Наиболее тёплыми отношения были с Косыгиным, много общего в понимании жизни было у них. Алексей Николаевич был на «золотой свадьбе» отца и мамы, семья Косыгина приезжала погостить к нам в Вёшенскую.
– Кто из приезжавших к Шолохову писателей, режиссёров, государственных деятелей и т.д. показался вам наиболее интересным человеком, что важное осталось в памяти об этих встречах? С кем из писателей или общественных деятелей довелось общаться в России и за рубежом?
– Сегодняшних писателей или режиссёров я не знаю никого и совершенно не грущу об этом. Нет среди них таких, которые нравились бы делами своими: своим фильмом, своим сценарием, своей повестью или чем-то ещё. Ну а из прежних, которые раньше приезжали, были люди интересные, и как люди, и как профессионалы. Шукшин, например, или Бондарчук. Я не могу сказать, что я с ними подолгу беседовал. Это были мимолётные встречи, но даже в нескольких фразах виден человек, виден сразу. Виден и профессионал. Уж скажет что-нибудь, так скажет. И запоминается, и чувствуешь правильность того, что он говорит. Тогда уже страшно грустно было слышать от них проявляющееся недовольство руководством литературным и кинематографическим «процессом».

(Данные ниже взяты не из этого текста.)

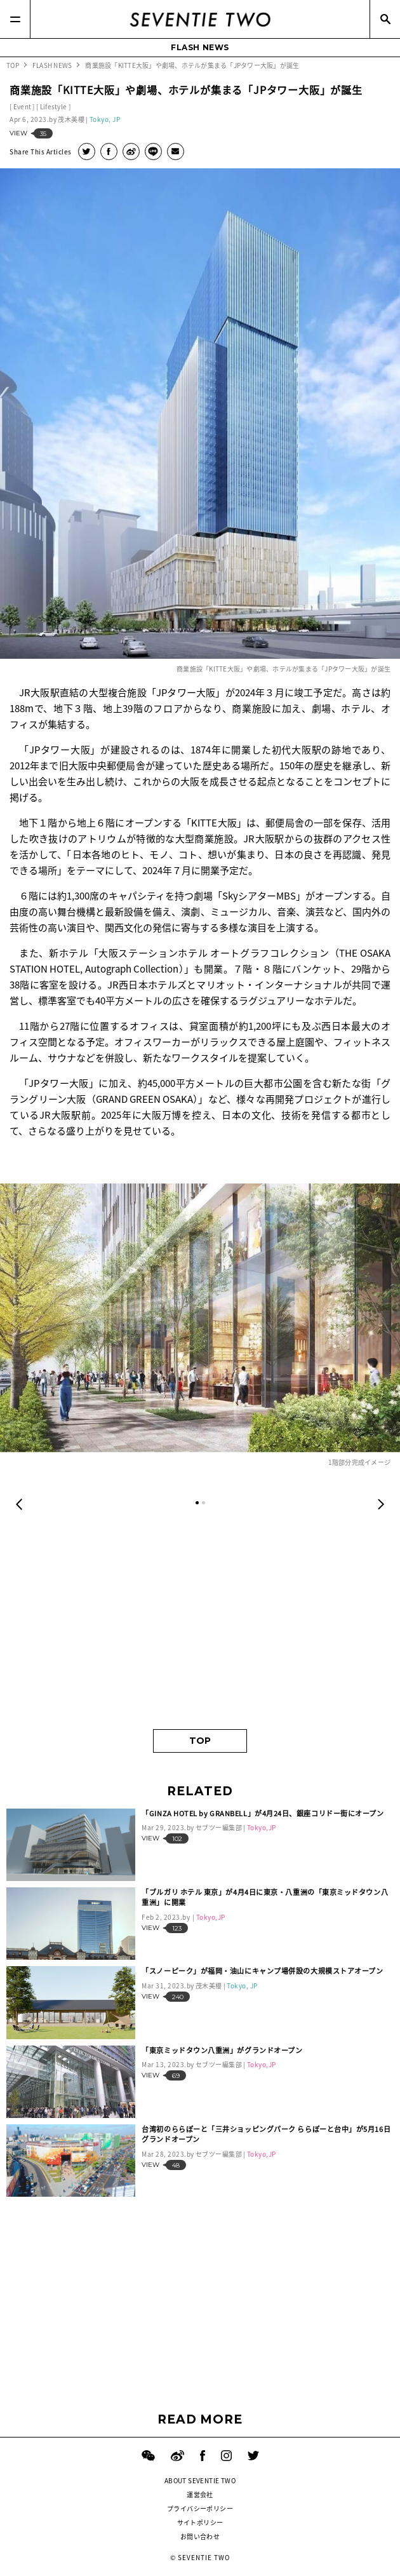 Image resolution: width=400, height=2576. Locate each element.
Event (22, 106)
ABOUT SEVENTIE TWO (200, 2480)
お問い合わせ (200, 2536)
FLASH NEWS (200, 47)
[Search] (385, 19)
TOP (200, 1740)
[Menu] (15, 19)
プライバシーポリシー (200, 2508)
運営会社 (200, 2494)
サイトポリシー (200, 2522)
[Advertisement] (200, 1621)
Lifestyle (53, 106) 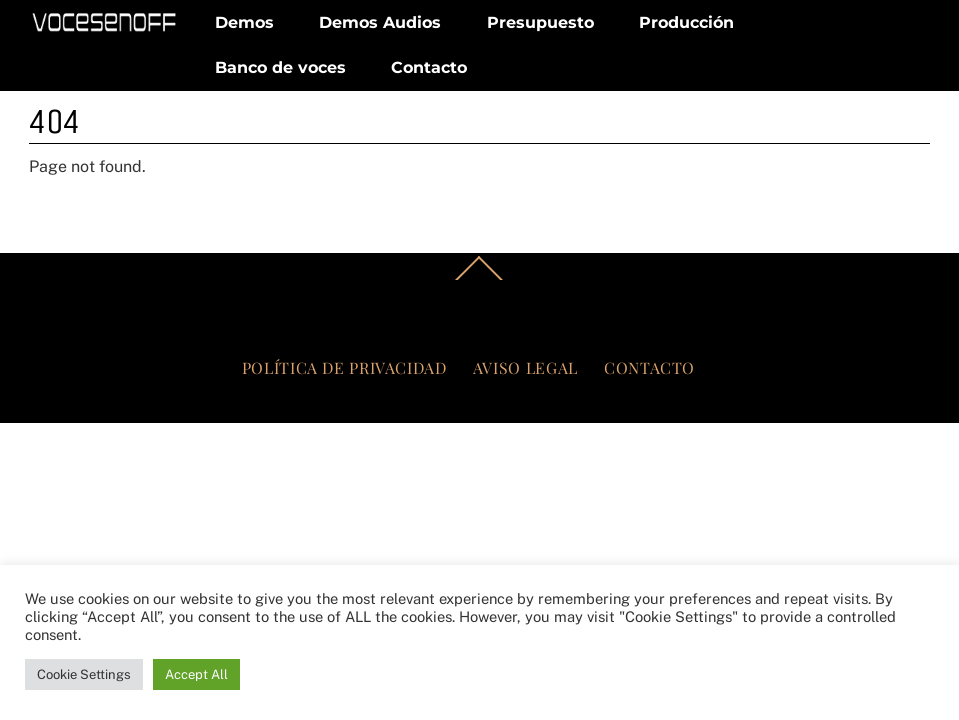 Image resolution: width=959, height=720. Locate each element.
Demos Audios (380, 22)
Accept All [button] (196, 674)
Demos (244, 22)
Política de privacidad (344, 367)
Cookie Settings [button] (84, 674)
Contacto (429, 67)
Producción (686, 22)
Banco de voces (280, 67)
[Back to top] (480, 279)
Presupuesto (540, 22)
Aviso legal (525, 367)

Или вот сейчас возьмём телевидение. Недавно мне поставили так называемую «тарелку». Я специально «перелистывал» все программы, – буквально нечего посмотреть! По-моему, был когда-то указ о недопустимости рекламирования лекарственных средств, посмотришь рекламу – сплошные лекарственные средства! Или о недопущении участия в рекламных роликах детей. Смотришь – дети товары рекламируют. Что из этого получится, даже не знаю, и как это общество назвать. Чудовищно общество изменилось, стало бездуховным. Каким бы ни было прежнее социалистическое общество, сколько угодно ни было ошибок и даже преступлений, но это, я скажу, всё-таки было общество. А сейчас чёрт знает что. Что же дальше? Что моих детей ждёт? Что моих внуков ждёт? Бездуховность, безнравственность… Ведь уничтожаются все лучшие человеческие качества. Такое общество долго не живёт.
2. Писательский труд
– Делал Михаил Александрович Шолохов записи «для памяти»? Или для будущих своих произведений?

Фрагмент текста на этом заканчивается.